Vertical Compression

Vertical compression is a transformation that makes a graph shorter or taller by changing its y-values. In Intermediate Algebra, you see it when graphing functions like logarithms and comparing how different scale factors affect the shape.

Last updated July 2026

What is Vertical Compression?

Vertical compression is a graph transformation in Intermediate Algebra that changes the y-values of a function without changing its x-values. If you multiply the whole function by a number between 0 and 1, the graph gets squeezed toward the x-axis. If the multiplier is greater than 1, the graph stretches vertically instead of compressing.

The basic rule looks like f(x) = a \cdot g(x), where a is the vertical scale factor. Every output value gets multiplied by a, so the graph keeps the same x-intercepts, domain, and left-to-right shape, but the heights change. That is why a graph can look flatter or steeper even though the horizontal input values are unchanged.

A good way to picture it is with a parent function. If y = log(x) and you change it to y = \frac{1}{2}log(x), every point on the graph drops to half its original height. A point like (10, 1) on the parent graph would move to about (10, 0.5). The x-value stays put, but the y-value shrinks.

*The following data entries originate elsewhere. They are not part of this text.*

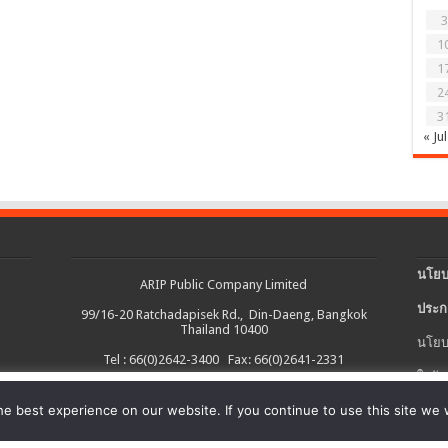
3
1
1
2
3
« Jul
นโยบ
ARIP Public Company Limited
ประก
99/16-20 Ratchadapisek Rd., Din-Daeng, Bangkok
Thailand 10400
นโยบ
Tel : 66(0)2642-3400 Fax: 66(0)2641-2331
ใบรับ
งต่อเนื่อง และอำนวยความสะดวกในการใช้งานเว็บไซต์ รวมถึงช่วยให้เราปรับ
e best experience on our website. If you continue to use this site we w
นโยบ
ายละเอียดเพิ่มเติมได้ใน
นโยบายคุกกี้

This is where the word compression can be a little confusing. In many classes, students hear compression and think only of the graph getting smaller. That is true for factors between 0 and 1. But when the scale factor is bigger than 1, the graph is actually vertically stretched. So the transformation rule is the same, but the effect depends on the multiplier.

For logarithmic functions, vertical compression often shows up when comparing graphs with different bases or with a coefficient in front of the log. A larger base can make the graph look more compressed vertically, while a smaller coefficient like 1/3 makes the graph less steep. The main idea is that the y-values change by a consistent factor, not by a fixed amount.

Why Vertical Compression matters in Intermediate Algebra

Vertical compression shows up any time you graph logarithmic functions, compare transformed functions, or describe how a coefficient changes a parent graph in Intermediate Algebra. If you can spot the vertical scale factor, you can predict the new graph much faster than plotting every point from scratch.

It also helps you read function behavior correctly. Two graphs can have the same domain and the same x-intercepts, but one may have much smaller outputs because its y-values were compressed. That matters when you are asked to match equations to graphs, describe transformations in words, or explain why one log graph looks flatter than another.

This term is especially useful with logarithms because the vertical scale changes the height of the curve around the same x-values. In real-world modeling, that can change how quickly values appear to grow or flatten on a graph, such as when comparing scales like decibels or earthquake magnitude. The graph may still represent the same pattern, but the visual spacing changes how you interpret the outputs.

If you know how vertical compression works, you can also avoid a common error: mixing it up with horizontal changes. Vertical compression multiplies outputs, not inputs. That distinction shows up again and again in graphing problems, transformation questions, and mixed function review.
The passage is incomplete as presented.